**TASK DIRECTIONS**.
May I have the line containing "lieferte mir unsere Hündin eine Steilvorlage!" and every line after it through the end of the data, repeated exactly and with no other lines?

**SOURCE RECORDS**.
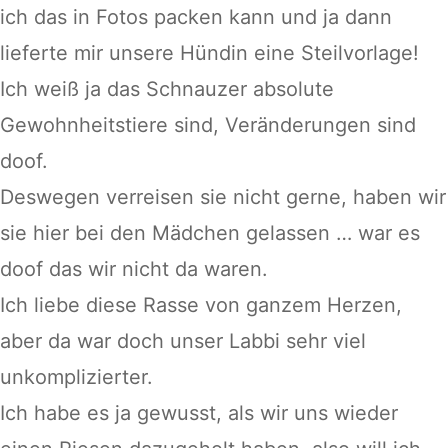
ich das in Fotos packen kann und ja dann
lieferte mir unsere Hündin eine Steilvorlage!
Ich weiß ja das Schnauzer absolute
Gewohnheitstiere sind, Veränderungen sind
doof.
Deswegen verreisen sie nicht gerne, haben wir
sie hier bei den Mädchen gelassen … war es
doof das wir nicht da waren.
Ich liebe diese Rasse von ganzem Herzen,
aber da war doch unser Labbi sehr viel
unkomplizierter.
Ich habe es ja gewusst, als wir uns wieder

**SOLUTION TO THE PROBLEM**.
lieferte mir unsere Hündin eine Steilvorlage!
Ich weiß ja das Schnauzer absolute
Gewohnheitstiere sind, Veränderungen sind
doof.
Deswegen verreisen sie nicht gerne, haben wir
sie hier bei den Mädchen gelassen … war es
doof das wir nicht da waren.
Ich liebe diese Rasse von ganzem Herzen,
aber da war doch unser Labbi sehr viel
unkomplizierter.
Ich habe es ja gewusst, als wir uns wieder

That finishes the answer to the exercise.